Como adianta o gastrenterologista José Cotter, as doenças inflamatórias do intestino, que afetam cerca de 24 mil pessoas em Portugal, e cujas formas mais comuns são a colite ulcerosa e a doença de Crohn, têm um impacto significativo no quotidiano dos doentes, se não forem clinicamente controladas. “Múltiplas idas à casa de banho, mal-estar, internamentos hospitalares, necessidade de efetuar exames complementares e recorrer a consultas médicas frequentes, além de alguns cuidados alimentares (em fase aguda), limitam o desempenho de uma atividade laboral normal”, afirma o diretor do serviço de gastroenterologia do Hospital da Senhora da Oliveira, em Guimarães. “Devido ao mal-estar e às limitações da doença em fase aguda ou não-diagnosticada, os doentes ficam desanimados por não se sentirem bem, verem a sua recuperação demorada e necessitarem de apoio frequente dos cuidados de saúde”, acrescenta o médico, dizendo ainda que “às vezes, é preciso recorrer a tratamentos com efeitos colaterais”, o que acarreta ainda mais dificuldades.
Stress, ansiedade e depressão
Quando a doença não está controlada, uma simples reunião de trabalho ou um evento profissional são suficientes para causar stress e preocupação. Ana Almeida, hoje com 38 anos, sabe bem o que isso é. “Sobretudo os encontros presenciais são momentos que antecipo com bastante ansiedade. Quando estou num local onde não sei onde ficam os sanitários, fico em pânico”, assume a copywriter. “Só o stress de sair de casa, pensar na logística que implica deslocar-me, procurar lugar para estacionar, perceber onde fica a casa de banho mais próxima são preocupações suficientes para arruinar o meu dia.”

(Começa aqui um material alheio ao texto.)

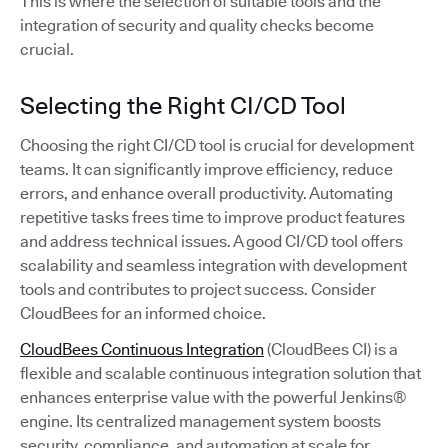
This is where the selection of suitable tools and the
integration of security and quality checks become
crucial.
Selecting the Right CI/CD Tool
Choosing the right CI/CD tool is crucial for development
teams. It can significantly improve efficiency, reduce
errors, and enhance overall productivity. Automating
repetitive tasks frees time to improve product features
and address technical issues. A good CI/CD tool offers
scalability and seamless integration with development
tools and contributes to project success. Consider
CloudBees for an informed choice.
CloudBees Continuous Integration
(CloudBees CI) is a
flexible and scalable continuous integration solution that
enhances enterprise value with the powerful Jenkins®
engine. Its centralized management system boosts
security, compliance, and automation at scale for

Jorge Ascensão, psicólogo clínico, explica que o stress pode ser “um efeito bidirecional” da doença inflamatória intestinal, podendo, por um lado, agravar-se em momentos de crise da doença, e por outro, “acentuar os sintomas” da mesma por motivos familiares, profissionais ou outros. Para o especialista, o aparecimento de patologias psicológicas, como ansiedade ou depressão, “não está necessariamente relacionado com a gravidade da doença, mas com a perceção negativa que a pessoa tem de si e do mundo, a partir do momento do diagnóstico”.
De acordo com Jorge Ascensão, 60% das pessoas com colite ulcerosa e doença de Crohn desenvolvem perturbações de ansiedade moderada a grave. “Se considerarmos ansiedade ligeira, completamos quase a totalidade das pessoas com esta doença”, acrescenta o psicólogo, que trabalha com a Associação Portuguesa de Doença Inflamatória do Intestino (APDI). Mais: cerca de um terço (30 a 40%) dos doentes apresenta “sintomas depressivos e perturbações de humor”, acrescenta.

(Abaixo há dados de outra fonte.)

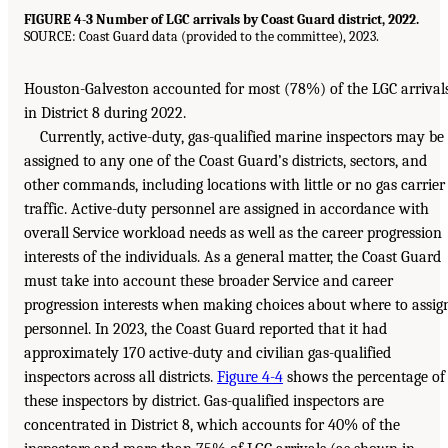
FIGURE 4-3 Number of LGC arrivals by Coast Guard district, 2022.
SOURCE: Coast Guard data (provided to the committee), 2023.
Houston-Galveston accounted for most (78%) of the LGC arrival
in District 8 during 2022.
Currently, active-duty, gas-qualified marine inspectors may be
assigned to any one of the Coast Guard’s districts, sectors, and
other commands, including locations with little or no gas carrier
traffic. Active-duty personnel are assigned in accordance with
overall Service workload needs as well as the career progression
interests of the individuals. As a general matter, the Coast Guard
must take into account these broader Service and career
progression interests when making choices about where to assig
personnel. In 2023, the Coast Guard reported that it had
approximately 170 active-duty and civilian gas-qualified
inspectors across all districts.
Figure 4-4
shows the percentage of
these inspectors by district. Gas-qualified inspectors are
concentrated in District 8, which accounts for 40% of the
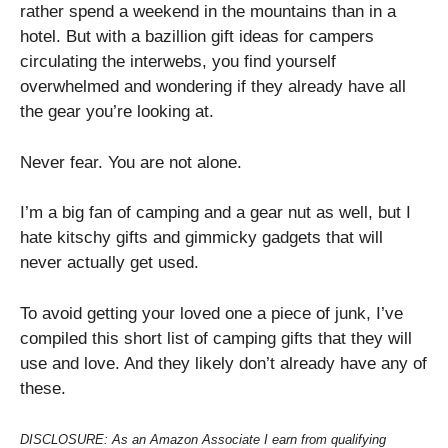
rather spend a weekend in the mountains than in a
hotel. But with a bazillion gift ideas for campers
circulating the interwebs, you find yourself
overwhelmed and wondering if they already have all
the gear you’re looking at.
Never fear. You are not alone.
I’m a big fan of camping and a gear nut as well, but I
hate kitschy gifts and gimmicky gadgets that will
never actually get used.
To avoid getting your loved one a piece of junk, I’ve
compiled this short list of camping gifts that they will
use and love. And they likely don’t already have any of
these.
DISCLOSURE: As an Amazon Associate I earn from qualifying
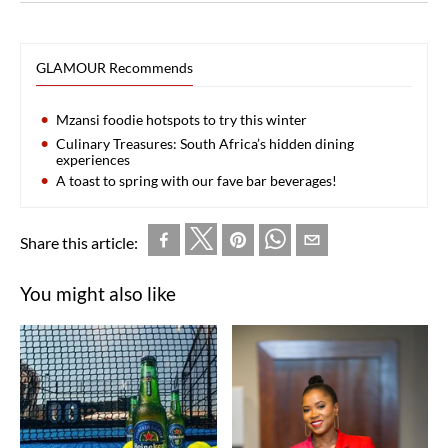
GLAMOUR Recommends
Mzansi foodie hotspots to try this winter
Culinary Treasures: South Africa’s hidden dining
experiences
A toast to spring with our fave bar beverages!
Share this article:
You might also like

Em muitos casos, estes doentes têm acompanhamento psicológico. “Trata-se de proporcionar a quem tem a doença e aos seus familiares um espaço onde podem trabalhar a aprendizagem da doença, dos tratamentos, [falar sobre] as dúvidas, medos e outras questões emocionais”, explica Jorge Ascensão.

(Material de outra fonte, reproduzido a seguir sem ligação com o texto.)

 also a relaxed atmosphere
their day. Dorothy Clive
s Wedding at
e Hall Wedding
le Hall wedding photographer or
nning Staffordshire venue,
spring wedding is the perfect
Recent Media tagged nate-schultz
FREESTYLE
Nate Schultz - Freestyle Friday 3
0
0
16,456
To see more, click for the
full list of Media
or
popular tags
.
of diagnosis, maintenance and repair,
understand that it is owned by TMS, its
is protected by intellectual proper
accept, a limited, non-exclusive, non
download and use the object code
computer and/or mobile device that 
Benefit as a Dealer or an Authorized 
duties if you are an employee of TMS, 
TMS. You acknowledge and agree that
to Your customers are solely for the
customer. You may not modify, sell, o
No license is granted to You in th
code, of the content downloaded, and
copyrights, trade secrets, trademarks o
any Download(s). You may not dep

Em algumas situações, os sintomas e o impacto psicológico levam os doentes a deixar de trabalhar ou a alterar a sua vida profissional. Ana Almeida decidiu deixar o emprego, para se tornar empresária. “Ter de pedir favores e compreensão, justificar faltas e compensar horas, esgotava-me quase tanto como a doença. Por isso, criar o meu horário, trabalhar ao meu ritmo e aguentar as guinadas naturais de quem trabalha por conta própria foi a solução que encontrei para ser mais feliz.”